Having started as a demonstration for closer European integration, the 2014 Ukrainian revolution (Euromaidan) rapidly transformed into a nation-wide movement against widespread human rights violations and corruption. One of the main demands of Euromaidan activists to the new government was to launch a comprehensive personnel reform that would cleanse the state apparatus from public officials of the Communist era and those of the Yanukovych regime.
The presentation will discuss the existing transitional justice literature on lustration (screening and mass disqualification of public officials associated with the abuses under the prior regime) from a comparative perspective and analyze the applicability of experiences in Central Eastern Europe and countries of the Arab Spring (MENA region) to post-Euromaidan Ukraine. In particular, the following questions will be addressed:
- How can lustration models be categorized and what is the expected effect of each model?

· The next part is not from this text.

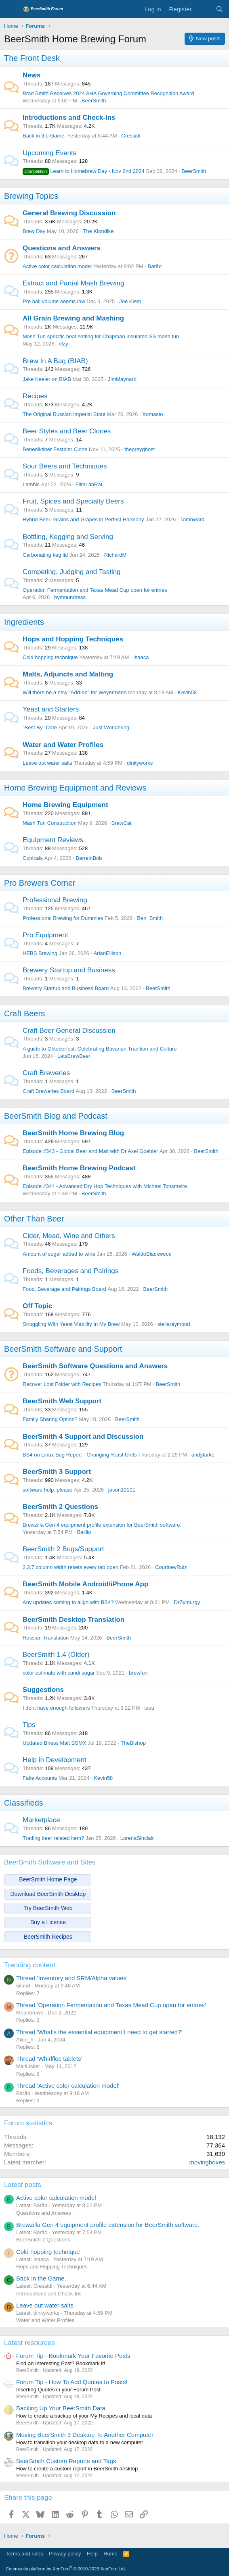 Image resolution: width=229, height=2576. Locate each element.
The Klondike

- What can explain late lustration programs?
- What is the expected impact of lustration in heterogeneous, divided and/or post-conflict societies?
- Can lustration as a mechanism of transitional justice be effectively implemented during ongoing conflict? Are there conditions in which it can make a positive contribution to the cessation of violence? Or are there other transitional justice tools that are more suitable for application to ongoing conflicts?
- Should lustration embrace the fight against corruption? What are the consequences of combining lustration with anti-corruption measures?
Dr. Yuliya Zabyelina is Assistant Professor at John Jay College of Criminal Justice, City University of New York (CUNY). Before moving to the United States, she held a postdoctoral position at the University of Edinburgh School of Law and lectured at Masaryk University in the Czech Republic. Dr. Zabyelina’s research focuses on issues of global governance and failed states, foreign policy and international cooperation, transnational organized crime and corruption. Not only has she published broadly in edited books, peer-reviewed journals and specialized policy magazines, but has also been recognized with numerous awards, including the Academy of Criminal Justice SAGE Junior Faculty Teaching Award (2015), The Aleksanteri Institute Visiting Scholars Fellowship (2015) and the Donald EJ MacNamara Junior Faculty Award (2016).